What to work on: Line by line, transcribe the data below exactly and pass over the images.

Stored items from a collection

*** Block opens ***

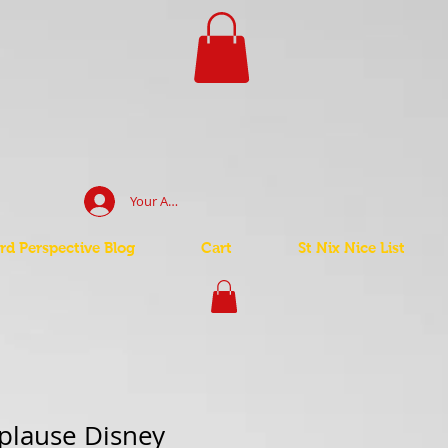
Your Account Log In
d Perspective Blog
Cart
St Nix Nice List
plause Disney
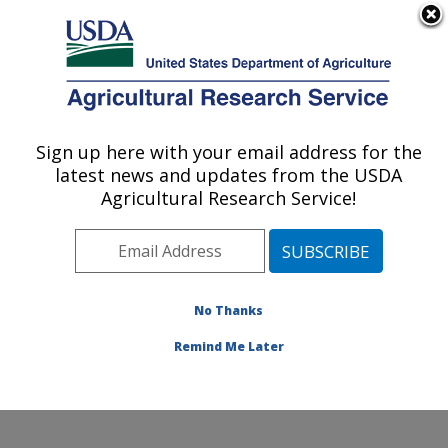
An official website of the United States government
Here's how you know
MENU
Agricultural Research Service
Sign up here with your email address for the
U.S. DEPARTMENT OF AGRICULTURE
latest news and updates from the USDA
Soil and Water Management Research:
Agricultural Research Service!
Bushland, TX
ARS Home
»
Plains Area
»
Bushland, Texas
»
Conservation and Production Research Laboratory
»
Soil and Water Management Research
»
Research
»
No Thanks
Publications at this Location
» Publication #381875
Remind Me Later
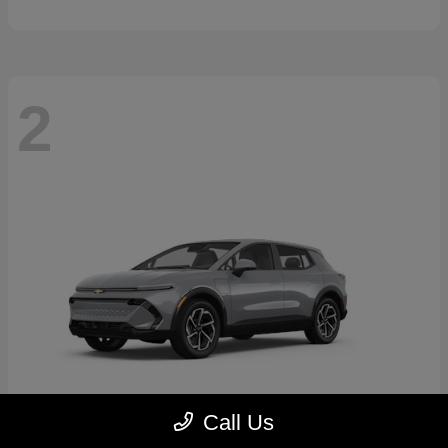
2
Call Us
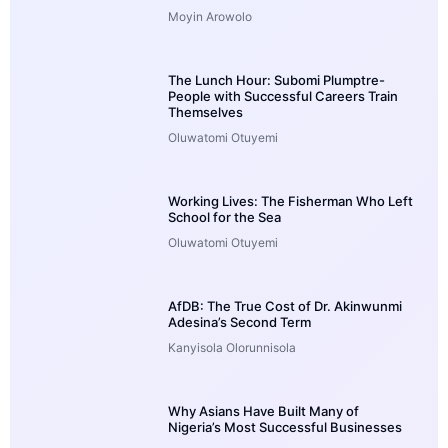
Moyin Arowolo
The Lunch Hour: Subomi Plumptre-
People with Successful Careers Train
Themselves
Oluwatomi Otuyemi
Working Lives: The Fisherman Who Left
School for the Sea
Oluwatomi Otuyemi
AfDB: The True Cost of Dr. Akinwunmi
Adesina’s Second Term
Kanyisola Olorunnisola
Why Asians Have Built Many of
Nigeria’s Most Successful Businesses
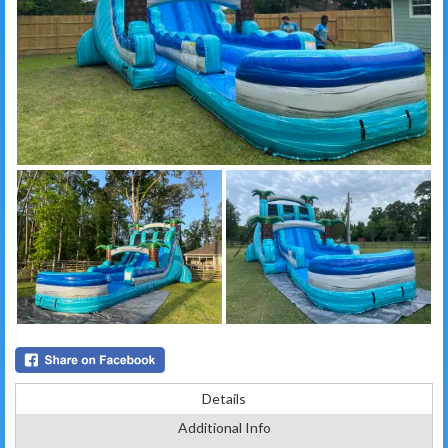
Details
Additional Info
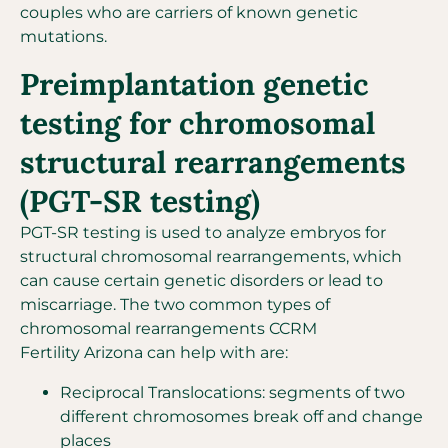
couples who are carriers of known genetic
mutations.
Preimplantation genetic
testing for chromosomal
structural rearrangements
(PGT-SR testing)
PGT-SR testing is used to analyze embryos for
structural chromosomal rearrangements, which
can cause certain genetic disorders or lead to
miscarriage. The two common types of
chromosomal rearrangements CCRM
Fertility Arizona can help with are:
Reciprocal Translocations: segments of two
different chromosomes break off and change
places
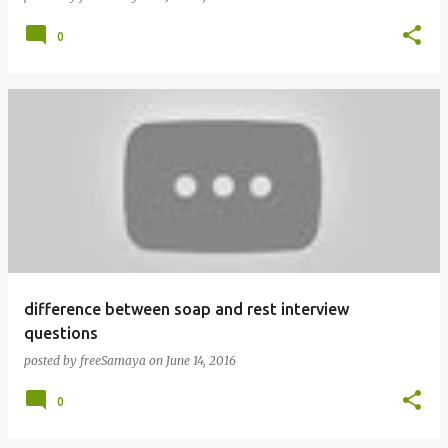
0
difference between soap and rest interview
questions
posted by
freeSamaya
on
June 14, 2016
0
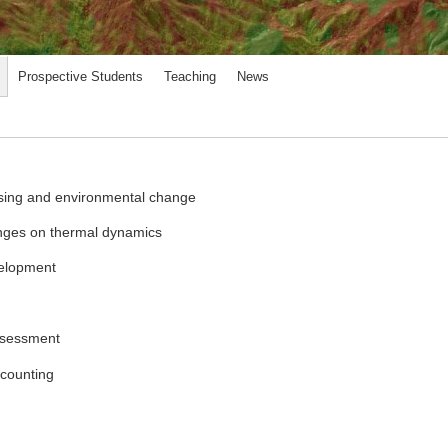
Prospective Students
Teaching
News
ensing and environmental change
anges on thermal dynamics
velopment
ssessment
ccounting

*** Block closes ***

Solved exercise:
Your Account Log In
d Perspective Blog
Cart
St Nix Nice List
plause Disney
An official website of the United States government
Here's how you know
MENU
Agricultural Research Service
Sign up here with your email address for the
U.S. DEPARTMENT OF AGRICULTURE
latest news and updates from the USDA
Soil and Water Management Research:
Agricultural Research Service!
Bushland, TX
ARS Home
»
Plains Area
»
Bushland, Texas
»
Conservation and Production Research Laboratory
»
Soil and Water Management Research
»
Research
»
No Thanks
Publications at this Location
» Publication #381875
Remind Me Later
2
Call Us
Moyin Arowolo
The Lunch Hour: Subomi Plumptre-
People with Successful Careers Train
Themselves
Oluwatomi Otuyemi
Working Lives: The Fisherman Who Left
School for the Sea
Oluwatomi Otuyemi
AfDB: The True Cost of Dr. Akinwunmi
Adesina’s Second Term
Kanyisola Olorunnisola
Why Asians Have Built Many of
Nigeria’s Most Successful Businesses
Details
Additional Info
couples who are carriers of known genetic
mutations.
Preimplantation genetic
testing for chromosomal
structural rearrangements
(PGT-SR testing)
PGT-SR testing is used to analyze embryos for
structural chromosomal rearrangements, which
can cause certain genetic disorders or lead to
miscarriage. The two common types of
chromosomal rearrangements CCRM
Fertility Arizona can help with are:
Reciprocal Translocations: segments of two
different chromosomes break off and change
places
0
difference between soap and rest interview
questions
posted by
freeSamaya
on
June 14, 2016
0
Prospective Students
Teaching
News
ensing and environmental change
anges on thermal dynamics
velopment
ssessment
ccounting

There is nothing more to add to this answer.